(Task brief): With pictures removed, output every record below exactly as written.

BEGIN

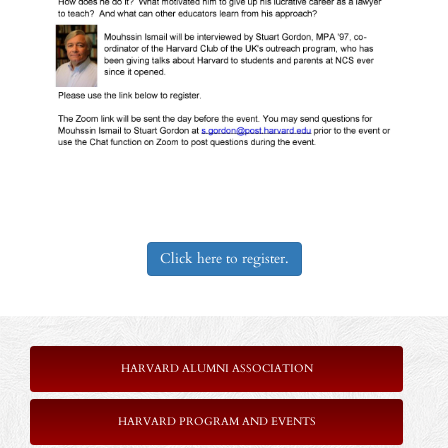
Click here to register.
HARVARD ALUMNI ASSOCIATION
HARVARD PROGRAM AND EVENTS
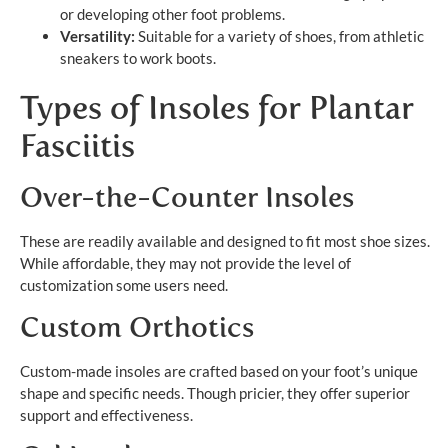
or developing other foot problems.
Versatility:
Suitable for a variety of shoes, from athletic
sneakers to work boots.
Types of Insoles for Plantar
Fasciitis
Over-the-Counter Insoles
These are readily available and designed to fit most shoe sizes.
While affordable, they may not provide the level of
customization some users need.
Custom Orthotics
Custom-made insoles are crafted based on your foot’s unique
shape and specific needs. Though pricier, they offer superior
support and effectiveness.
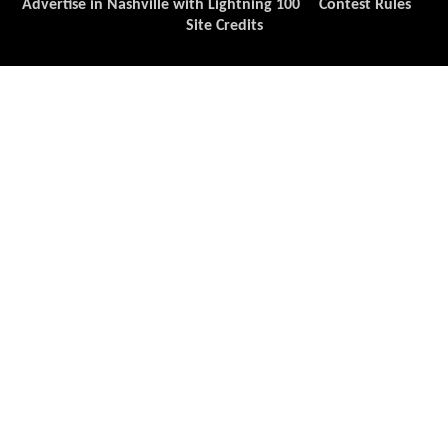
Advertise in Nashville with Lightning 100
Contest Rules
Site Credits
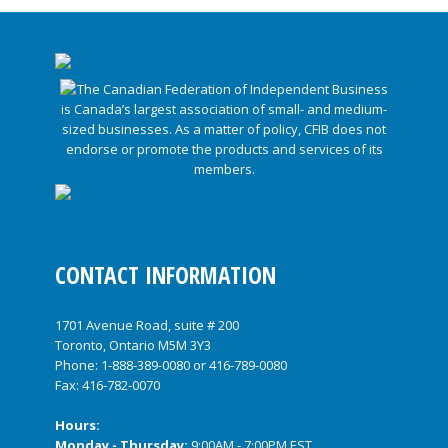
CONTACT INFORMATION
1701 Avenue Road, suite # 200
Toronto, Ontario M5M 3Y3
Phone:
1-888-389-0080
or
416-789-0080
Fax: 416-782-0070
Hours:
Monday - Thursday:
9:00AM - 7:00PM EST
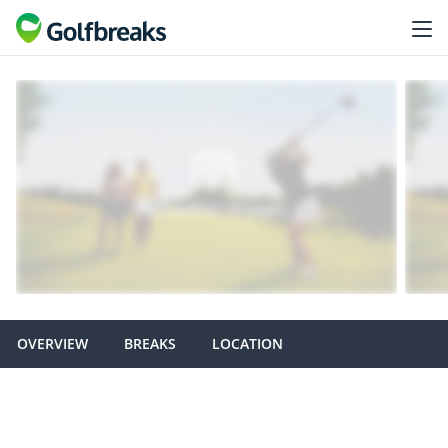
OVERVIEW
BREAKS
LOCATION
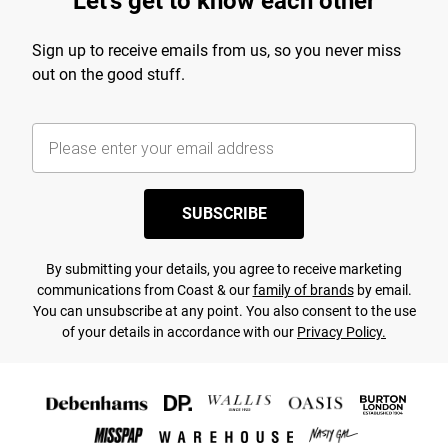
Let's get to know each other
Sign up to receive emails from us, so you never miss
out on the good stuff.
SUBSCRIBE
By submitting your details, you agree to receive marketing
communications from Coast & our
family of brands
by email.
You can unsubscribe at any point. You also consent to the use
of your details in accordance with our
Privacy Policy.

END

(Solution to this problem):
Click here to register.
HARVARD ALUMNI ASSOCIATION
HARVARD PROGRAM AND EVENTS
or developing other foot problems.
Versatility:
Suitable for a variety of shoes, from athletic
sneakers to work boots.
Types of Insoles for Plantar
Fasciitis
Over-the-Counter Insoles
These are readily available and designed to fit most shoe sizes.
While affordable, they may not provide the level of
customization some users need.
Custom Orthotics
Custom-made insoles are crafted based on your foot’s unique
shape and specific needs. Though pricier, they offer superior
support and effectiveness.
Advertise in Nashville with Lightning 100
Contest Rules
Site Credits
CONTACT INFORMATION
1701 Avenue Road, suite # 200
Toronto, Ontario M5M 3Y3
Phone:
1-888-389-0080
or
416-789-0080
Fax: 416-782-0070
Hours:
Monday - Thursday:
9:00AM - 7:00PM EST
OVERVIEW
BREAKS
LOCATION
Let's get to know each other
Sign up to receive emails from us, so you never miss
out on the good stuff.
SUBSCRIBE
By submitting your details, you agree to receive marketing
communications from Coast & our
family of brands
by email.
You can unsubscribe at any point. You also consent to the use
of your details in accordance with our
Privacy Policy.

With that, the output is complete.